Cather Simpson founded the Photon Factory at the University of Auckland in 2010 after arriving in New Zealand from the United States some three years earlier. She also shared the Deputy-Director Industry role at Dodd-Walls and now sits on that Board. The Photon Factory was built to face outwards and engage with business and startups. But spinning out companies from the organisation was completely unanticipated.
“I was originally doing applied work to cover my ‘fundamental habit’, and I used to apologise for that. Understanding how light transmits energy and information excited me. I’d done that for ten years, but I didn’t know what it would be good for. But I began to realise the intrinsic value of applied research, how it could help people tomorrow and solve underlying problems. It really fired my rocket,” says Professor Simpson.
By the end of 2018 when she stood down, the Photon Factory was an unqualified success, well funded, with the infrastructure it needed, more than 50 researchers involved and multiple ideas developed. Colleagues told her she was lucky with the spin-outs she oversaw, but she’s clear there was much more than a magic wand at play.
“Reflecting, it was my background of 10,000 hours of fundamental research at Case Western Reserve University that enabled me to apply it to business challenges. People have to learn how to ask the right questions and how to answer them,” she says.
It takes a village
Cather Simpson, John Harvey, Pacific Channel, the Dodd-Walls Centre, the University of Auckland and its Photon Factory have all been vital players in the wider Kiwi village that has raised the child called Southern Photonics, the parent of 24-year-old, global player, Quantifi. The exit is proof that New Zealand can transfer fundamental research to applied research, but there are multiple drivers at play and all must be in place to succeed.
Last year, Te Whai Ao — Dodd-Walls Centre for Photonic and Quantum Technologies contributed to a report on the Australasian market for this deep tech. It found that although the industry has grown to AU$6bn and now employs more than 34,000 people across both countries, it is behind competitors.
Director of the Centre, Frédérique Vanholsbeeck, says commercialisation success stories such as Quantifi Photonics’ are enabled thanks to long-term investment in a strong photonics and quantum technology ecosystem.
“The global value of photonics enabled products is projected to have exceeded US$2.39 trillion in 2023, so the opportunity is massive. We need New Zealand business, government and academia to collaborate in developing a strategy to leverage our photonics and quantum research excellence,” she says.
And there’s a final lesson in technology transfer from Professor Simpson, who was able to take leave from the University of Auckland to work as Engender’s Chief Science Officer.

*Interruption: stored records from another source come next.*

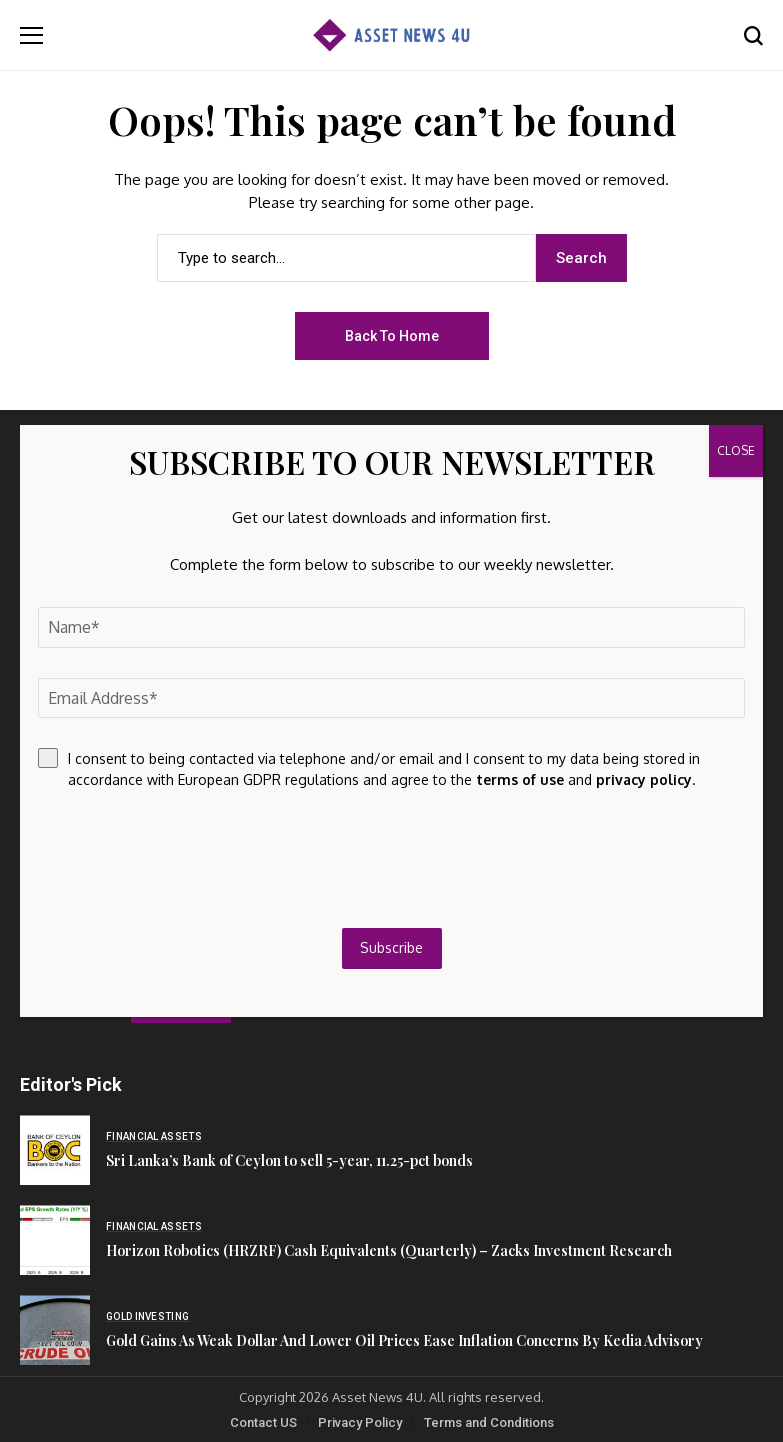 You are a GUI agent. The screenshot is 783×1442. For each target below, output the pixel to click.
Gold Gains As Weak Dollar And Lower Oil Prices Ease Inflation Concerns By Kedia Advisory (404, 1340)
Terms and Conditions (489, 1422)
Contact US (263, 1422)
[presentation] (190, 859)
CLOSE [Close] (736, 450)
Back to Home (392, 336)
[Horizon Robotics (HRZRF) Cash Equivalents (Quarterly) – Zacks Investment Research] (55, 1240)
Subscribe (391, 947)
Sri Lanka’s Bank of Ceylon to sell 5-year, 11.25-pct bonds (289, 1160)
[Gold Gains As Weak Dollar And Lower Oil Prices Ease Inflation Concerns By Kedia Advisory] (55, 1330)
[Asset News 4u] (391, 35)
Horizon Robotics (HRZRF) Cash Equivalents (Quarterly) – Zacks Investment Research (389, 1250)
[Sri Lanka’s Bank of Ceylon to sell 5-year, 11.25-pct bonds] (55, 1150)
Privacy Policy (360, 1422) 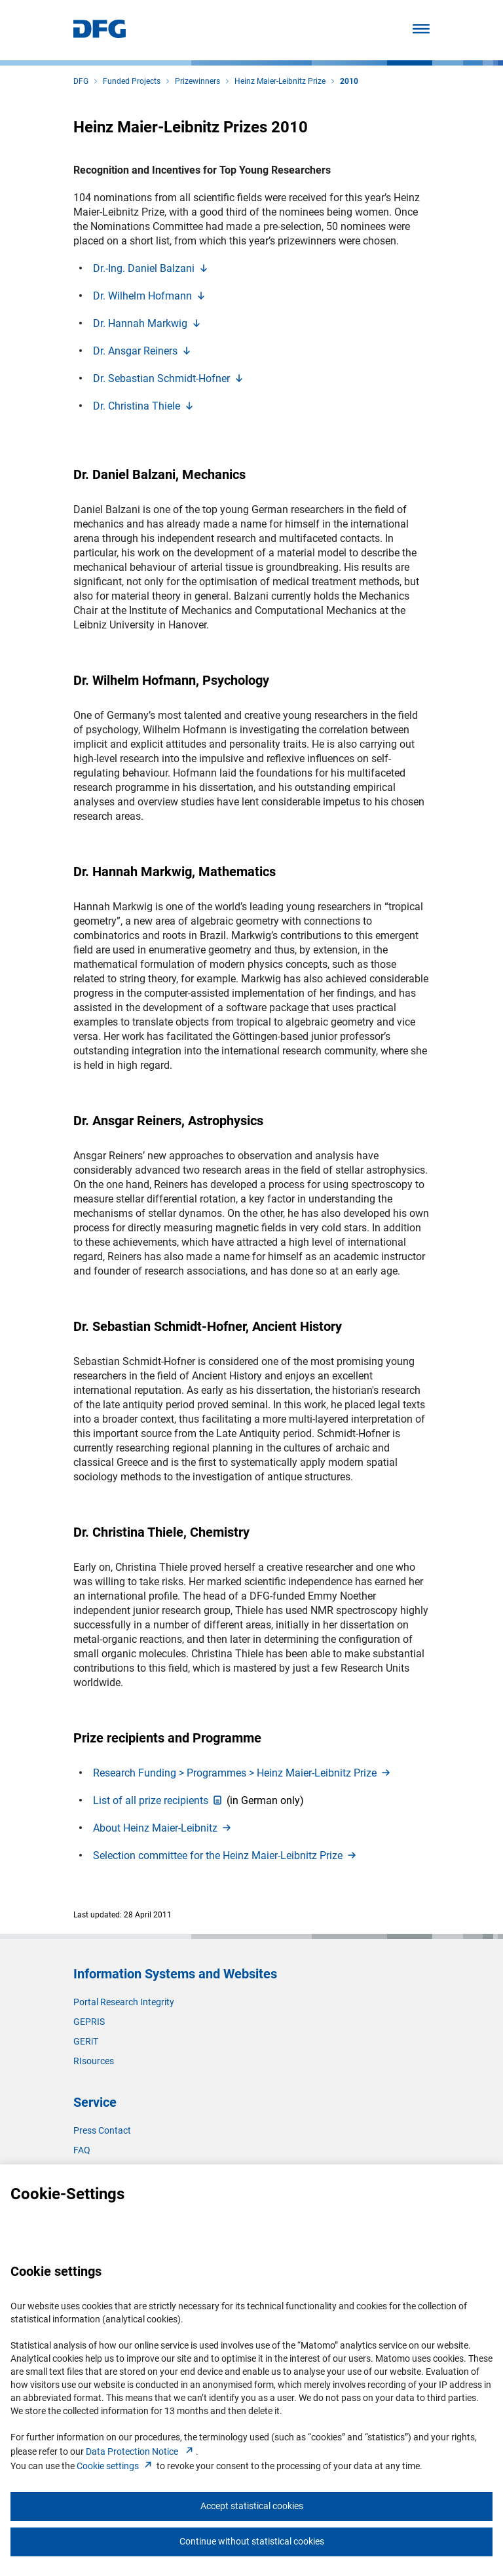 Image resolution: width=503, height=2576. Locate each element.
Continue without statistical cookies (251, 2541)
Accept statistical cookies (251, 2506) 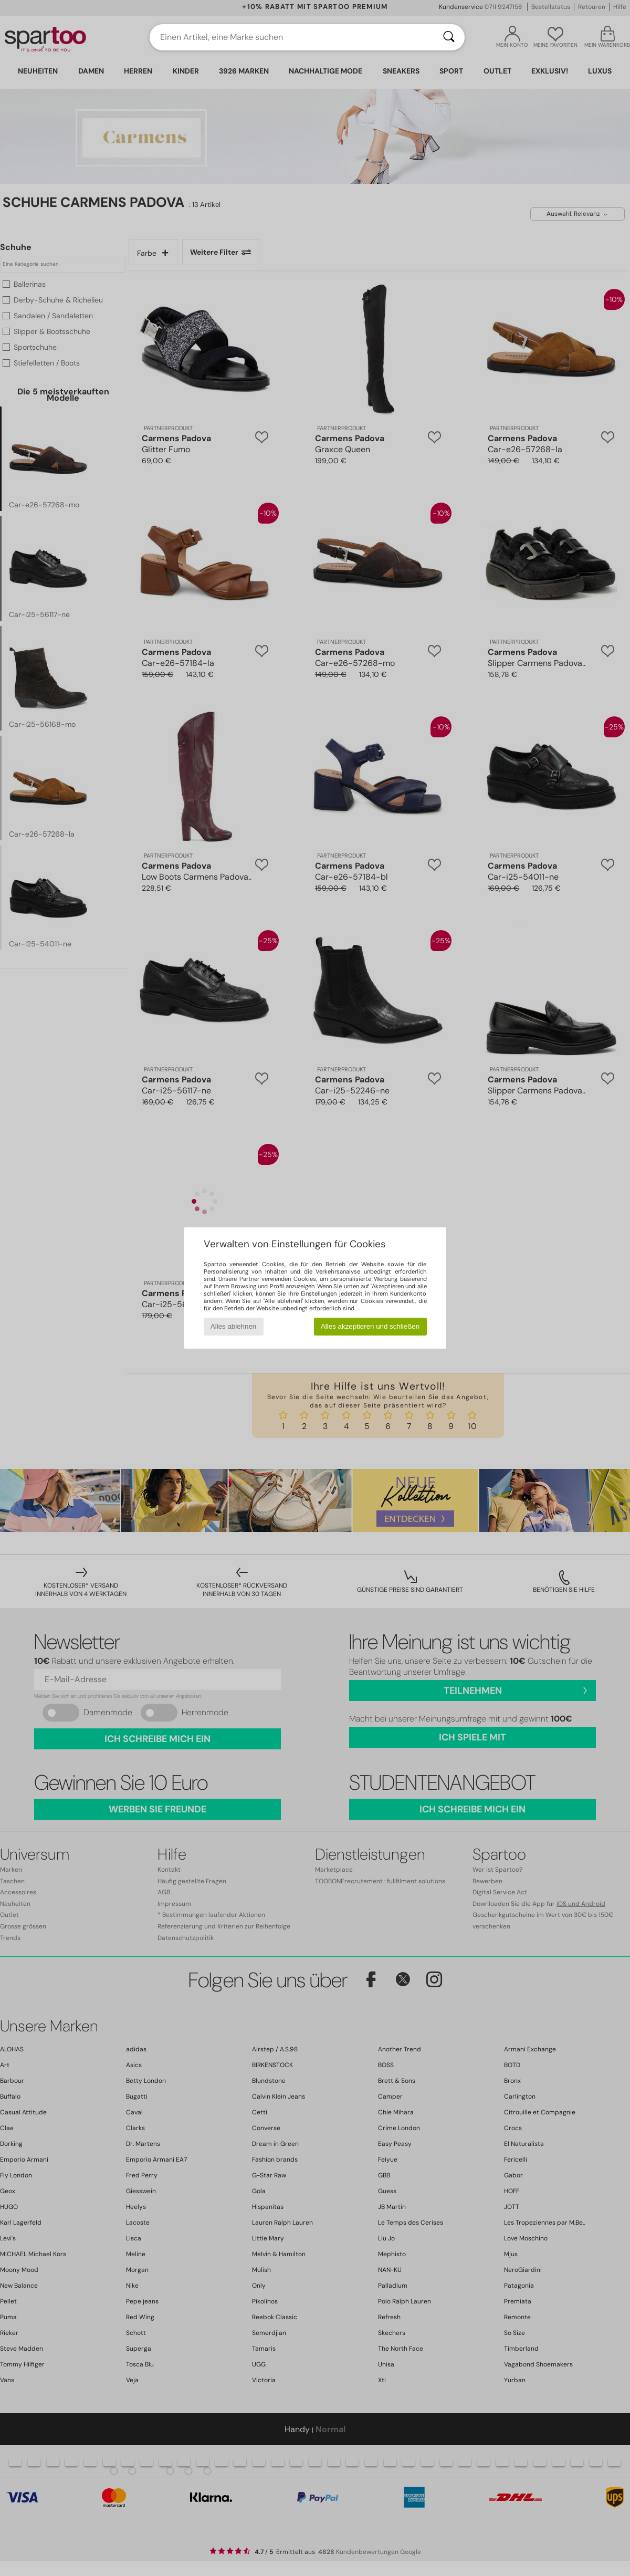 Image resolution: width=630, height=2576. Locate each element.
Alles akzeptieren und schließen (370, 1326)
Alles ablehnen (233, 1326)
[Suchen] (448, 37)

“Be adaptable, on two levels. One is to adapt yourself to your environment, the other is to adapt the environment to you. New Zealand is fertile ground for growing deep-tech solutions to important problems. I’m sure as we continue to lean into our ambitions and strengthen the connections between our deep-tech investment and deep-tech innovation and research communities, there will be many more Engenders and Quantifis arising.”